12/1/2022
Which Medieval Jewish Stories Need to Be Told?
Rounduptags: Jewish history, medieval history, antisemitism
David M. Perry is a journalist and historian, co-author of The Bright Ages.
We find ourselves in an era of rising antisemitism both in the U.S.A. and abroad. It’s not that antisemitism ever went away, but it’s become more overt, more permissible, and more linked with direct threats and acts of violence.
As I’ve written before, I’ve been Jewish my whole life (I am Jewish on my mom’s side, and she was half Ashkenazi and half Sephardic). But it took the election of Donald Trump for someone to call me a kike for the first time. That was a few days after the 2016 election. It’s only gotten worse since then, with rampant antisemitism broadcast across our media platforms and rising in American right-wing politics; and of course all the mass murder and gun violence and a terrifying uptick in anti-Jewish violence of all kinds.
There is, of course, a longer history here. And that history and our current events have led me to reflect on recent academic findings related to medieval European Jews and how those findings are being refracted through the lens of the modern moment.

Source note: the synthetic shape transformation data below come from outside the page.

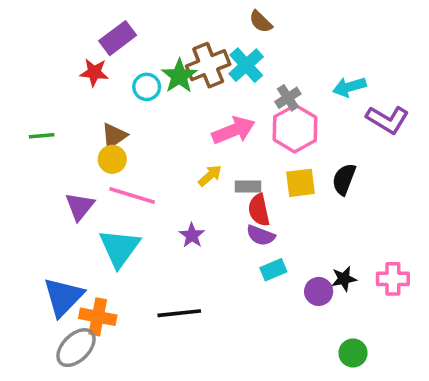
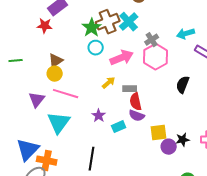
cyan circle: (147, 87) -> (96, 48), moved
yellow square: (301, 183) -> (159, 133), moved
cyan rectangle: (273, 270) -> (119, 127), moved
black line: (179, 313) -> (92, 159), turned -75

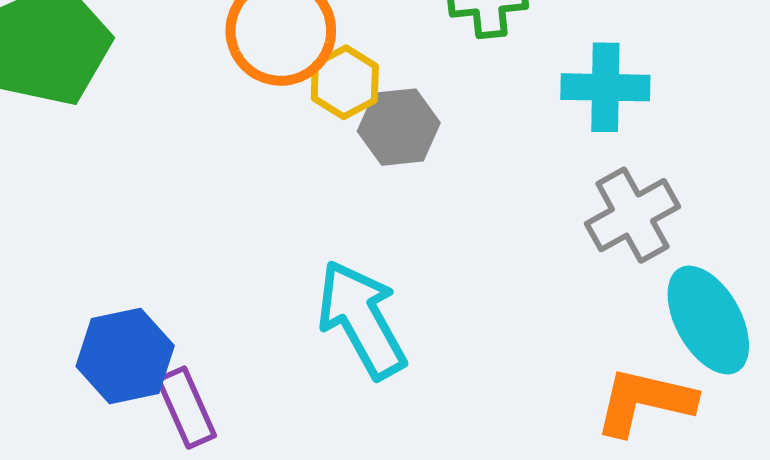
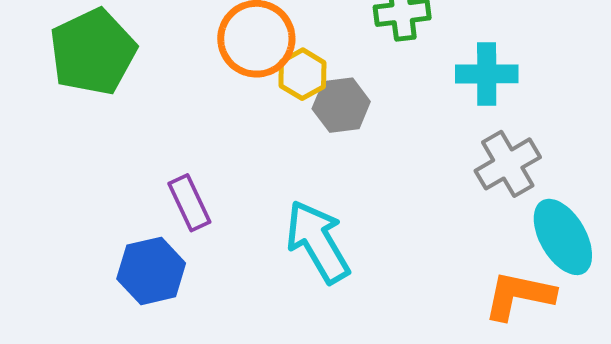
purple rectangle: (186, 408) -> (189, 203), moved

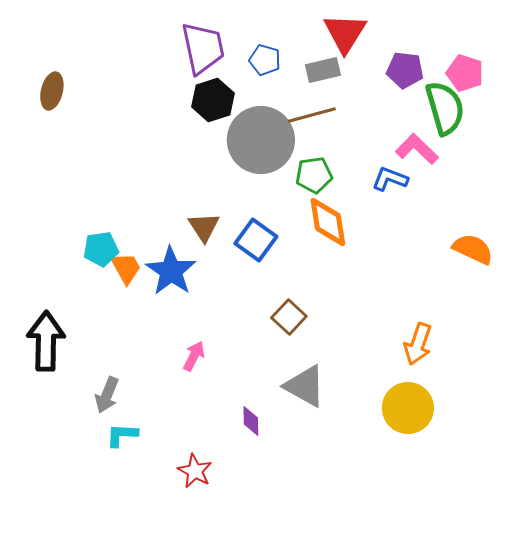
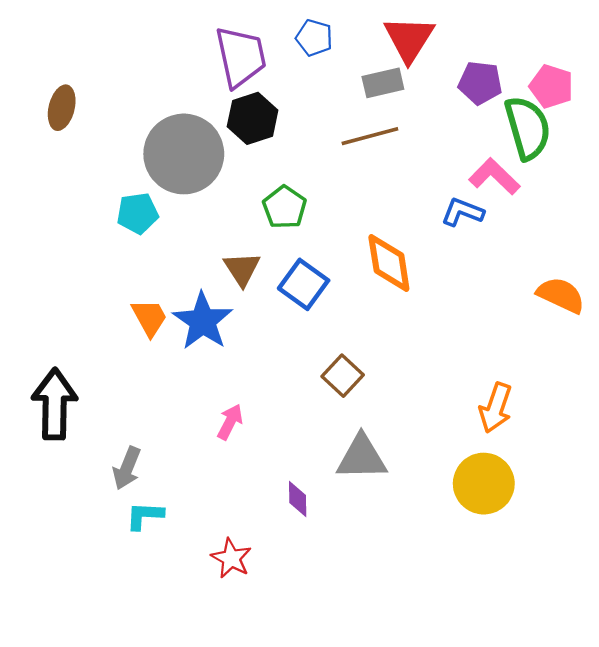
blue pentagon: (265, 60) -> (314, 38), moved
gray circle: (261, 140) -> (184, 154), moved
green pentagon: (314, 175) -> (285, 207), moved, turned -30
cyan pentagon: (101, 249) -> (138, 213), moved
gray triangle: (305, 386) -> (362, 457), turned -30

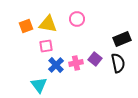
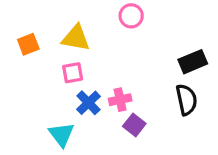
pink circle: (77, 19) -> (131, 16), moved
orange square: (26, 26) -> (28, 44), moved
purple square: (95, 59) -> (134, 125), moved

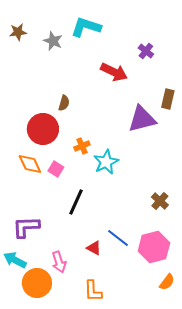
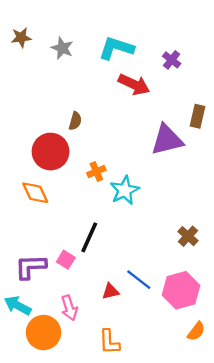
cyan L-shape: (86, 27) -> (116, 48), moved
pink square: (56, 169) -> (66, 260), moved
red triangle: (94, 248) -> (110, 291), turned -42

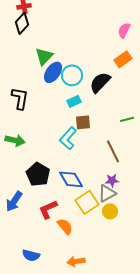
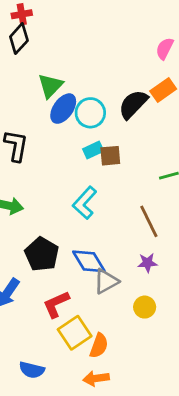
black semicircle: (100, 82) -> (133, 104), moved
brown square: (83, 122) -> (110, 156), moved
gray triangle: (107, 193) -> (106, 281), moved
yellow square: (87, 202) -> (75, 333), moved
orange semicircle: (65, 226) -> (99, 346), moved, turned 60

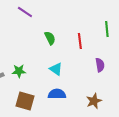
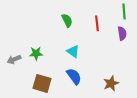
purple semicircle: (100, 65) -> (122, 33), moved
blue semicircle: (57, 94) -> (74, 76), turned 54

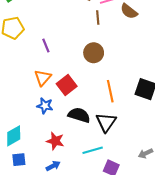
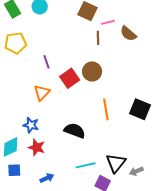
red square: (67, 85) -> (70, 78), moved
blue star: (45, 106) -> (31, 125), moved
black triangle: (106, 122) -> (116, 163), moved
red star: (55, 141) -> (37, 147), moved

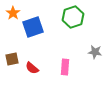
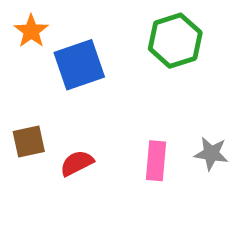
gray star: (95, 52) -> (211, 154), moved
red semicircle: (32, 68) -> (77, 163), turned 112

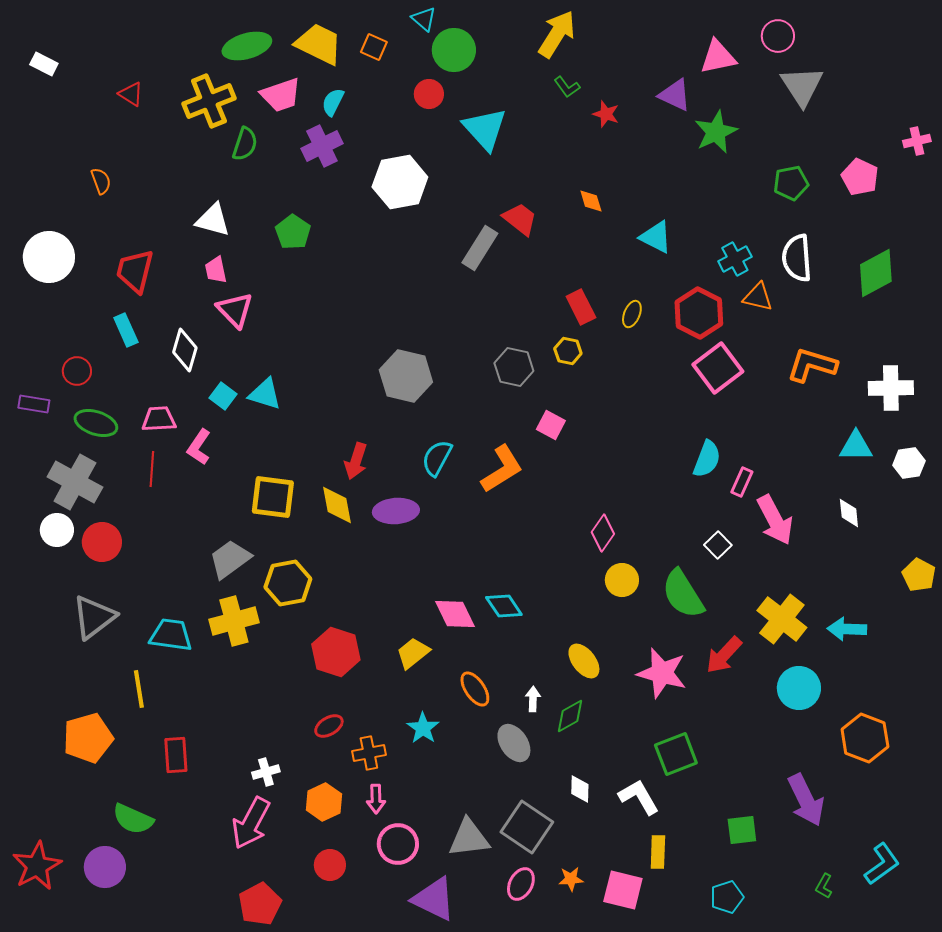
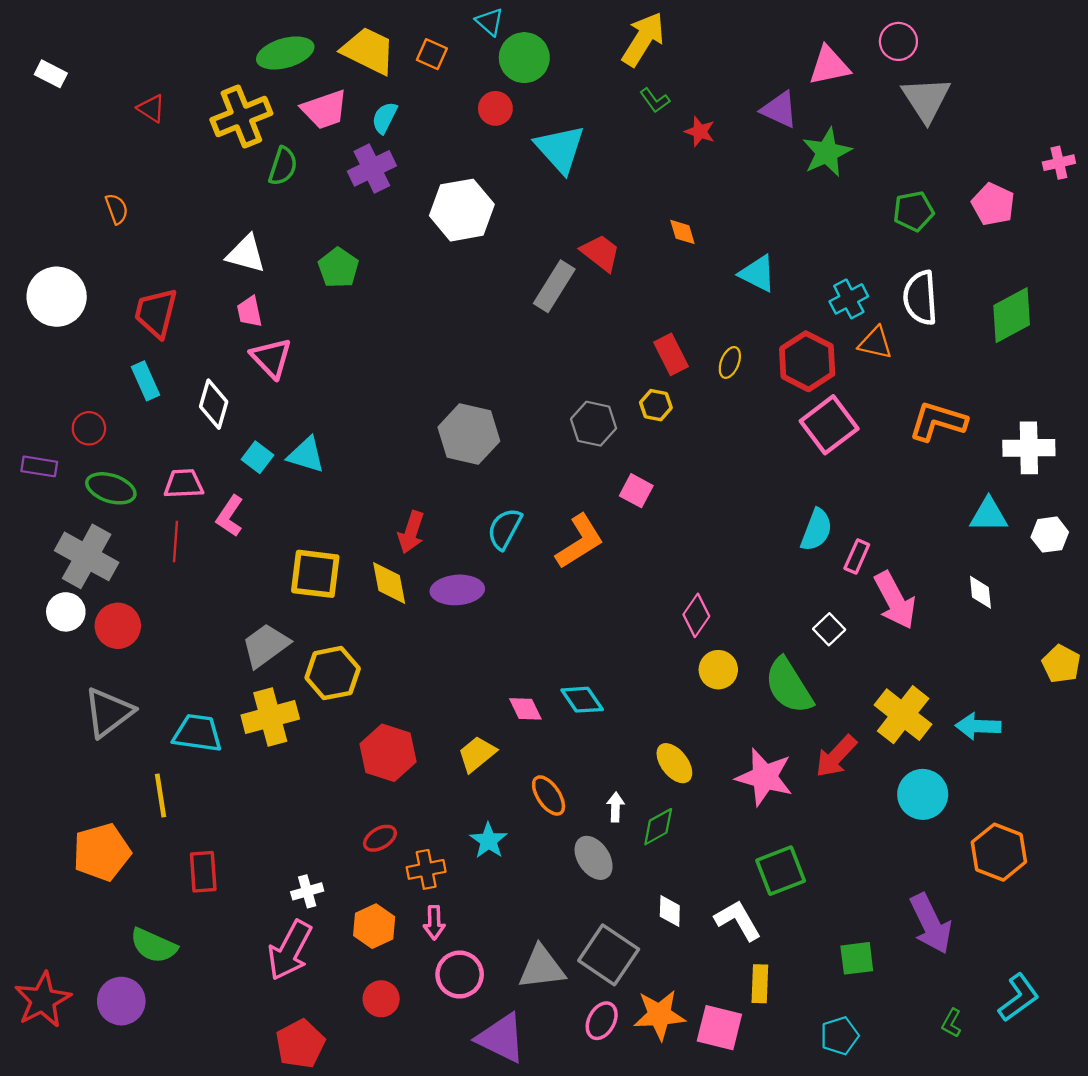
pink diamond: (455, 614) -> (525, 709), size x0.7
orange star: (571, 879) -> (659, 1015), size x1.8

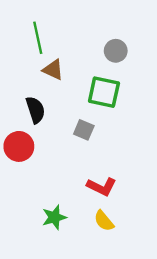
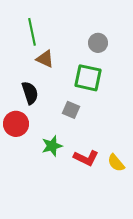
green star: (54, 217) -> (52, 146), moved
yellow semicircle: (104, 221) -> (116, 163), moved

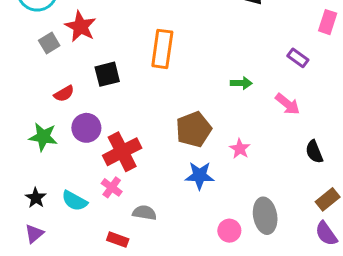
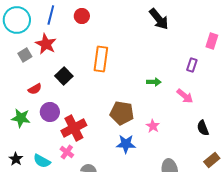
purple rectangle: (298, 58) -> (192, 65), turned 72
black square: (107, 74) -> (64, 76), turned -30
brown pentagon: (194, 129) -> (122, 113), turned 30

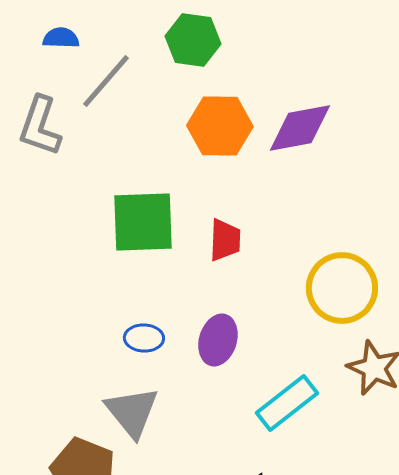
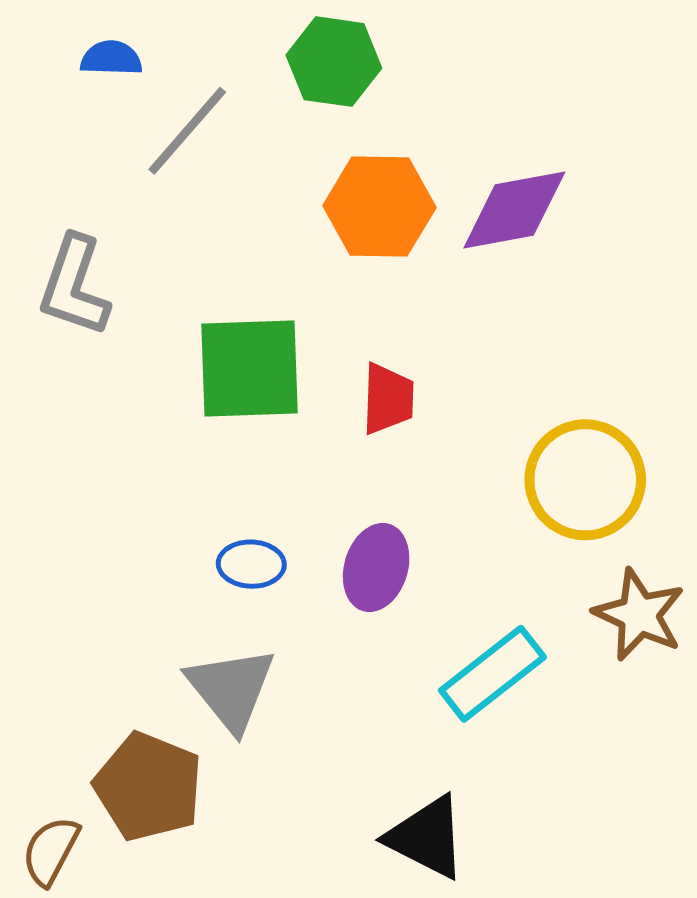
gray L-shape: (40, 126) -> (74, 286), moved

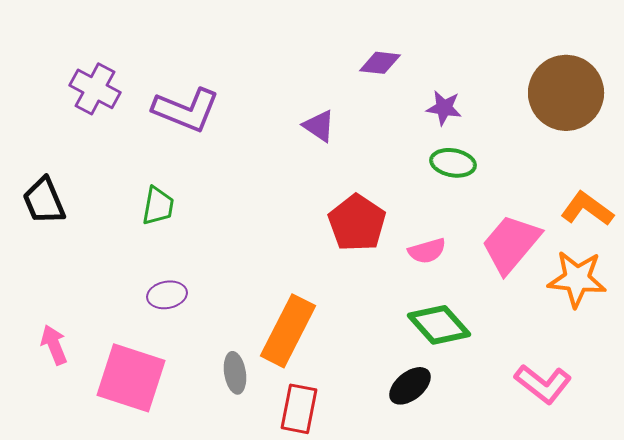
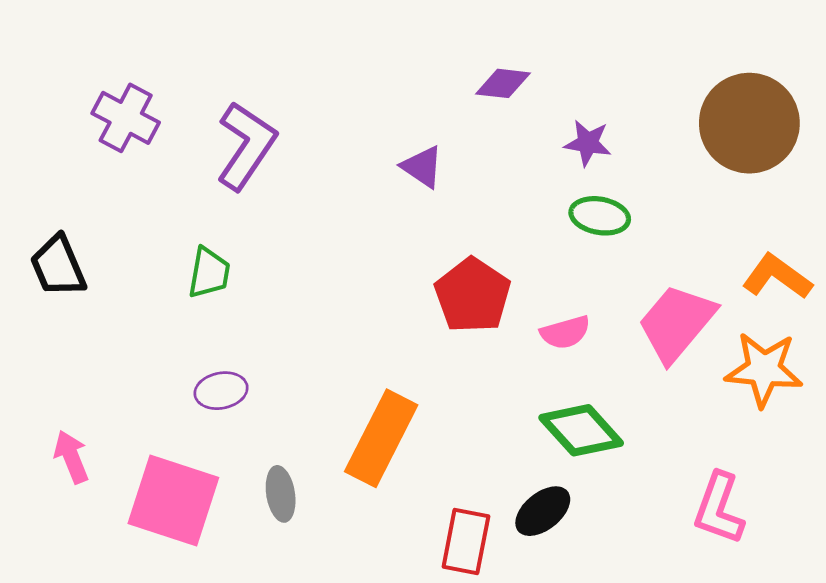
purple L-shape: (186, 110) -> (246, 146), turned -78
gray ellipse: (235, 373) -> (281, 494), moved
pink L-shape: (543, 384) -> (719, 508), turned 72
red rectangle: (299, 409) -> (466, 542), moved

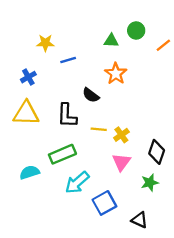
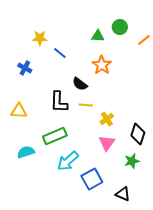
blue line: (68, 60) -> (60, 53), turned 56
blue cross: (28, 77) -> (25, 68), turned -32
yellow triangle: (26, 113) -> (19, 111), moved, size x0.7
yellow line: (99, 129) -> (86, 105), moved

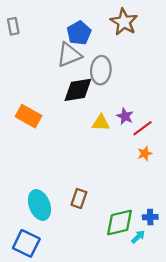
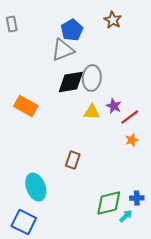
brown star: (124, 22) -> (113, 20), size x0.7
gray ellipse: (101, 70) -> (92, 78), moved
brown rectangle: (79, 198) -> (73, 160), moved

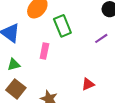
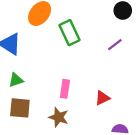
pink rectangle: (44, 51) -> (65, 89), moved
brown square: (16, 89) -> (20, 108), turned -30

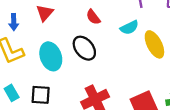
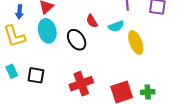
red semicircle: (93, 17) -> (92, 21), moved
cyan ellipse: (51, 56) -> (47, 31), moved

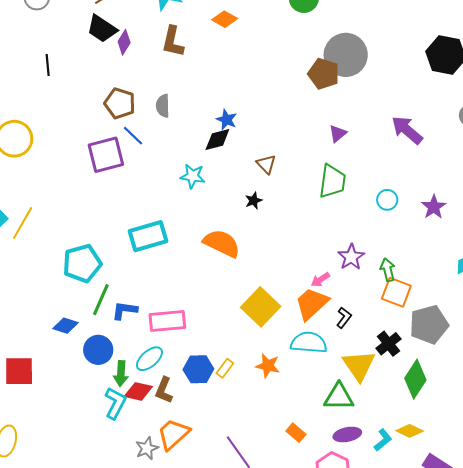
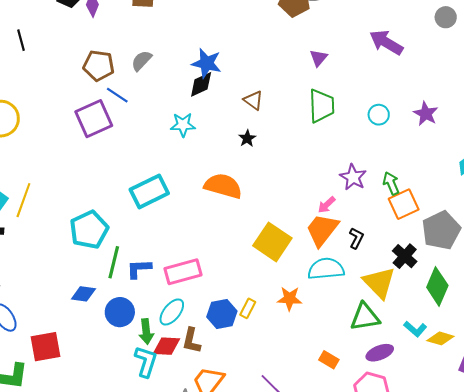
gray semicircle: (163, 106) -> (142, 61), turned 55
blue star: (227, 120) -> (207, 63), size x1.4
orange square: (396, 292) -> (404, 204), turned -36
cyan L-shape: (383, 440) -> (415, 329), moved, turned 90

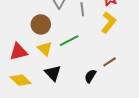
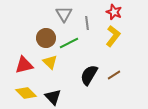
green line: (69, 41) -> (69, 43), moved
black triangle: (53, 73) -> (53, 97), moved
black semicircle: (90, 76) -> (89, 75), moved, size x1.5

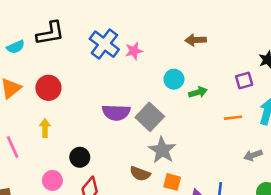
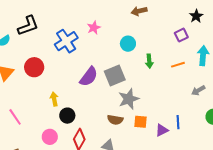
blue cross: (104, 44) -> (66, 41), moved, turned 30
green arrow: (198, 92) -> (149, 61), moved, turned 112
purple semicircle: (116, 112) -> (89, 77), turned -45
gray square: (150, 117) -> (115, 75), turned 35
yellow arrow: (45, 128) -> (54, 99), moved
gray star: (162, 150) -> (129, 99), turned 30

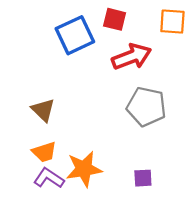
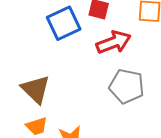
brown triangle: (43, 110) -> (36, 89), size x1.4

A few months ago, a new study was published in the journal Current Biology that identified Jewish genetic markers in bodies recovered from a medieval well in Norwich, England. The bodies (17 in all) were actually recovered in 2004, but scientists just completed sequencing the genome of six of the seventeen bodies. They found that:
Four of these individuals were closely related and all six have strong genetic affinities with modern Ashkenazi Jews. We identify four alleles associated with genetic disease in Ashkenazi Jewish populations and infer variation in pigmentation traits, including the presence of red hair. Simulations indicate that Ashkenazi-associated genetic disease alleles were already at appreciable frequencies, centuries earlier than previously hypothesized.
The bodies seem to have been deposited in a single event, suggesting mass death consistent with disease, famine, or violence. The bodies were radiocarbon dated to the 11th-12th centuries and were buried with pottery shards from the 12th-14th centuries, and because they turned out to be Jewish, the researchers suggest that these individuals were killed during an infamous massacre of Jews in Norwich in 1190. This was, of course, just after the conquest of Jerusalem by Saladin and the ramp up by Richard I of England and other European rulers towards the military campaigns we now call the “Third Crusade.”1 One chronicler, as translated by Dr. Ted Booth in his article on the massacres, writes,
“A great number of youths arrived from different provinces who had taken the sign of the Lord to depart for Jerusalem. They were indignant because the enemies of the cross of Christ living in that same place possessed so much, while they having taken up so great a journey had little, from them they considered they ought to extort from the unjust possessors, that which they might apply to the urgent uses of the pilgrimage which they had undertaken…No one either from the inhabitants of the place or from those who had come to the day of the market were opposing such daring ones, in truth some were even helping them (the youths). Some of the Jews were cut to pieces.”
Norwich is also the site of the origin of blood libel myth, which came into focus (as argued by Emily Rose in her book) in Norwich in the 1140s as a strategy (Rose’s word) to justify the murder of a Jewish moneylender by a local knight, and while the 1190 massacre is not as infamous as the one in York that same year, they are linked.